- [What is required] Check each line of the material below for the string "新規開業医院動向" and reply with how many have it, nothing more.

- [Data below]
..............................

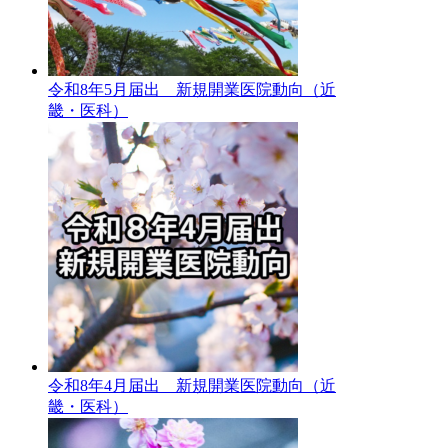
令和8年5月届出 新規開業医院動向（近
畿・医科）
令和8年4月届出 新規開業医院動向（近
畿・医科）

..............................

- [Your solution] 2